==== PROVIDED RECORDS

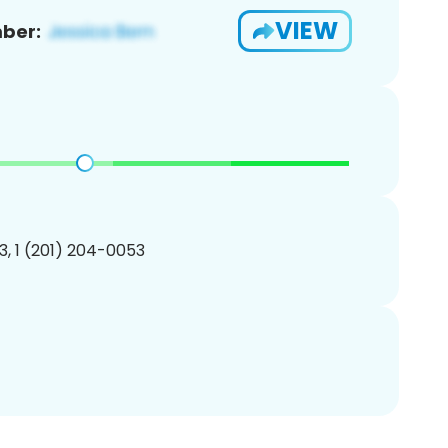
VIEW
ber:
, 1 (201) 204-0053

========
==== PROVIDED RECORDS

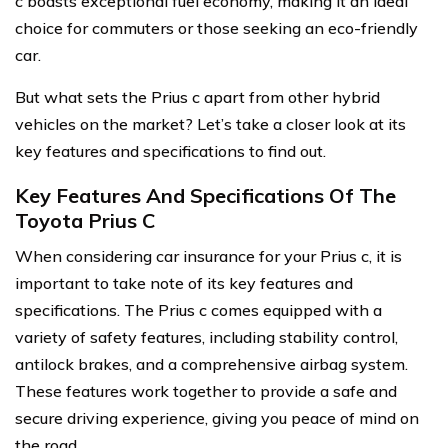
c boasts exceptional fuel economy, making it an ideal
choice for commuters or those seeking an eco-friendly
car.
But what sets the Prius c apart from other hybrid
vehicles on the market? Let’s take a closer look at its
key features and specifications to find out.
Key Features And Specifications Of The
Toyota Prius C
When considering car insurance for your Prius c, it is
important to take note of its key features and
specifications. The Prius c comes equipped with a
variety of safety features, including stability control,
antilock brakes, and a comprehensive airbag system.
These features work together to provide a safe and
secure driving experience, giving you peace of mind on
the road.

========

WHAT IS NEEDED: Transcribe the records above from the line holding "Key Features And Specifications Of The" down to the line holding "These features work", inclusive, without adding anything.

SOLVED PROBLEM:
Key Features And Specifications Of The
Toyota Prius C
When considering car insurance for your Prius c, it is
important to take note of its key features and
specifications. The Prius c comes equipped with a
variety of safety features, including stability control,
antilock brakes, and a comprehensive airbag system.
These features work together to provide a safe and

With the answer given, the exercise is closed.